**Problem to work on**
Look through the data below for the line with "Forests Monitoring" and the line with "The Music Business", then output those two and all lines in between, exactly as written.

**Stored data entries**
——
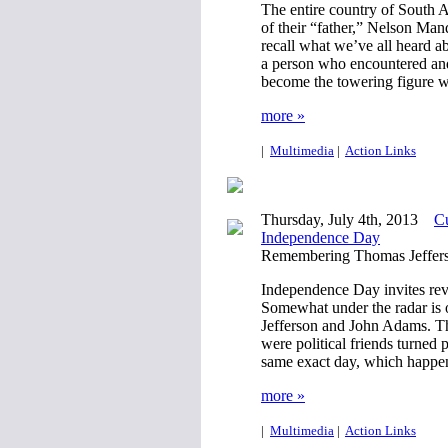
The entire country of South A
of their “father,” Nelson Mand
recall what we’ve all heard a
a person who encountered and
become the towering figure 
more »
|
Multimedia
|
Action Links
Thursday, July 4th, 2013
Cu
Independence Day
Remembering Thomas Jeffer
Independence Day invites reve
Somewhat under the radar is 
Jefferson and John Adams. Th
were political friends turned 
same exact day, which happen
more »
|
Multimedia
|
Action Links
——
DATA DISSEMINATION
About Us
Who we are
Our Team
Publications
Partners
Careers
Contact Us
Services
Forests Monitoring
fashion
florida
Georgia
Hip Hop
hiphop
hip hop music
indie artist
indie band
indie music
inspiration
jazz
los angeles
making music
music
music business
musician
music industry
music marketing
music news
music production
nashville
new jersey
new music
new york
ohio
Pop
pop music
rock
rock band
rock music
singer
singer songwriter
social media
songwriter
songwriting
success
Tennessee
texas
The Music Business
——
**Expected answer**
Forests Monitoring
fashion
florida
Georgia
Hip Hop
hiphop
hip hop music
indie artist
indie band
indie music
inspiration
jazz
los angeles
making music
music
music business
musician
music industry
music marketing
music news
music production
nashville
new jersey
new music
new york
ohio
Pop
pop music
rock
rock band
rock music
singer
singer songwriter
social media
songwriter
songwriting
success
Tennessee
texas
The Music Business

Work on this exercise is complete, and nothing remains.